**Work to complete**.
Please transcribe, exactly, the line that contains "Sodium chloride" and every line after it to the end of the records, and nothing else.

**Supplied information**.
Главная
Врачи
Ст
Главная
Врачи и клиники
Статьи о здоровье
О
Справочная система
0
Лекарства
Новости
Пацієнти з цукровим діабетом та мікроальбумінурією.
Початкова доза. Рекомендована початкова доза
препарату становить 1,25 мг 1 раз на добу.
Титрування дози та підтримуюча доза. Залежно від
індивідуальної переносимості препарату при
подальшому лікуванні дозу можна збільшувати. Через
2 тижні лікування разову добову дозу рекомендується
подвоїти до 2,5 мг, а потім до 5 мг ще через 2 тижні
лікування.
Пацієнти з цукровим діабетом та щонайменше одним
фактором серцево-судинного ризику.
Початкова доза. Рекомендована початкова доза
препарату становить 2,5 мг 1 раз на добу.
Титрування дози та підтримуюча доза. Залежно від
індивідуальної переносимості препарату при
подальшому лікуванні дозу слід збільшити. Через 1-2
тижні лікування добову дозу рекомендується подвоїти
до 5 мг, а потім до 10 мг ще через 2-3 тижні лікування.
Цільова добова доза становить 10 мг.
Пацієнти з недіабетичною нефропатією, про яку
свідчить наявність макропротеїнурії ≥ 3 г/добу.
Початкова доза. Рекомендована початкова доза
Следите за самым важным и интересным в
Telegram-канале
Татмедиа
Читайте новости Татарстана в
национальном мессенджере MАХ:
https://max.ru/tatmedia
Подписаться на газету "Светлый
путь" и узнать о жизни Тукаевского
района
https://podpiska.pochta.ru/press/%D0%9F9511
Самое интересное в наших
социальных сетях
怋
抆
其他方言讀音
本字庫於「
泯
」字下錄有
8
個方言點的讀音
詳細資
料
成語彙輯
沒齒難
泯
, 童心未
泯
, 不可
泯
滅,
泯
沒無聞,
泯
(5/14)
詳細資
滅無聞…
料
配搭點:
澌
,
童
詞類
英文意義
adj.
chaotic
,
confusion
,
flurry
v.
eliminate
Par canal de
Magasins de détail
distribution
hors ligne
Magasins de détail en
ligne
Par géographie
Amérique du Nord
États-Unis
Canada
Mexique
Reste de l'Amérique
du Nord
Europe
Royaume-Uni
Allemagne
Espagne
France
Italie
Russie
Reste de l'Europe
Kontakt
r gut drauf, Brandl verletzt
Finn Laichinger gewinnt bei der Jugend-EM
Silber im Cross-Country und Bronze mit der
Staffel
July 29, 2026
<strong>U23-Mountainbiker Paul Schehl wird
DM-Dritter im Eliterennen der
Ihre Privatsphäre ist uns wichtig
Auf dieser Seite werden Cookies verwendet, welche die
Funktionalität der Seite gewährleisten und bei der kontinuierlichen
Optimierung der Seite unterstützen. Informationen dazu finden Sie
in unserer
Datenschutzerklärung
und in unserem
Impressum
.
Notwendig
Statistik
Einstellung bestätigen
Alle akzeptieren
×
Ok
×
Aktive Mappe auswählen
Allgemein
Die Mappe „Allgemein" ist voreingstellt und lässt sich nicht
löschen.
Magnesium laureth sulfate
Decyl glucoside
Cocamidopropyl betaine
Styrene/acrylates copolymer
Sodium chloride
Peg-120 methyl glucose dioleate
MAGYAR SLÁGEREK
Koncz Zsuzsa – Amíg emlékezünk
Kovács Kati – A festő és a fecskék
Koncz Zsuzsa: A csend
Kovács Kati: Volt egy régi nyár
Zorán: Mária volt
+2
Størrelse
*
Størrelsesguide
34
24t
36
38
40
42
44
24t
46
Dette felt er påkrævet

**Exercise solution**.
Sodium chloride
Peg-120 methyl glucose dioleate
MAGYAR SLÁGEREK
Koncz Zsuzsa – Amíg emlékezünk
Kovács Kati – A festő és a fecskék
Koncz Zsuzsa: A csend
Kovács Kati: Volt egy régi nyár
Zorán: Mária volt
+2
Størrelse
*
Størrelsesguide
34
24t
36
38
40
42
44
24t
46
Dette felt er påkrævet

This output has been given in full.